Published on September 29, 2023
Updated on May 27, 2024

This is the sixth article in our series on parsing SQL in different database technologies and SQL dialects. We explored SQL parsing on Snowflake, MS SQL Server, Oracle , Databricks and Redshift in our earlier blog posts. We cover SQL parsing on AWS Athena in this blog post and go through a practical example of table and column audit logging.

We provide practical examples of deconstructing SQL from the AWS Athena query history. Additionally, we will present some code that utilises the FlowHigh SQL parser SDK to programmatically parse SQL from AWS Athena. The parsing of AWS Athena can be automated using the SDK.

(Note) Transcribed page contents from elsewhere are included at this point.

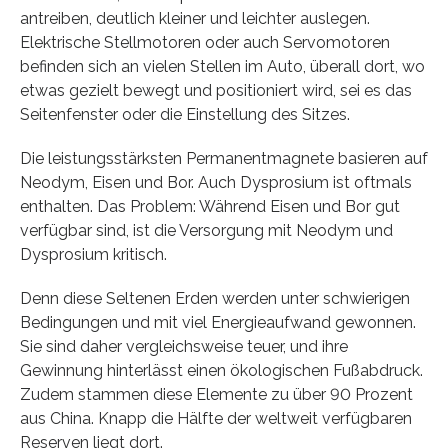
antreiben, deutlich kleiner und leichter auslegen.
Elektrische Stellmotoren oder auch Servomotoren
befinden sich an vielen Stellen im Auto, überall dort, wo
etwas gezielt bewegt und positioniert wird, sei es das
Seitenfenster oder die Einstellung des Sitzes.
Die leistungsstärksten Permanentmagnete basieren auf
Neodym, Eisen und Bor. Auch Dysprosium ist oftmals
enthalten. Das Problem: Während Eisen und Bor gut
verfügbar sind, ist die Versorgung mit Neodym und
Dysprosium kritisch.
Denn diese Seltenen Erden werden unter schwierigen
Bedingungen und mit viel Energieaufwand gewonnen.
Sie sind daher vergleichsweise teuer, und ihre
Gewinnung hinterlässt einen ökologischen Fußabdruck.
Zudem stammen diese Elemente zu über 90 Prozent
aus China. Knapp die Hälfte der weltweit verfügbaren
Reserven liegt dort.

In another post on the Sonra blog, I go into great depth on the use cases of using an SQL parser for data engineering and data governance use cases. The mentioned article is a complete deep dive into SQL parsing, how it works and how you can use it for use cases in data engineering and data governance.

SQL parser for AWS Athena

Sonra has created an online SQL parser. Our vision is to be SQL dialect agnostic. The parser also works with AWS Athena. It is called FlowHigh. Our SaaS platform includes a UI for manual SQL parsing as well as an SDK for managing bulk SQL parsing requirements or automating the process. We demonstrate FlowHigh’s capabilities by parsing the query history of AWS Athena.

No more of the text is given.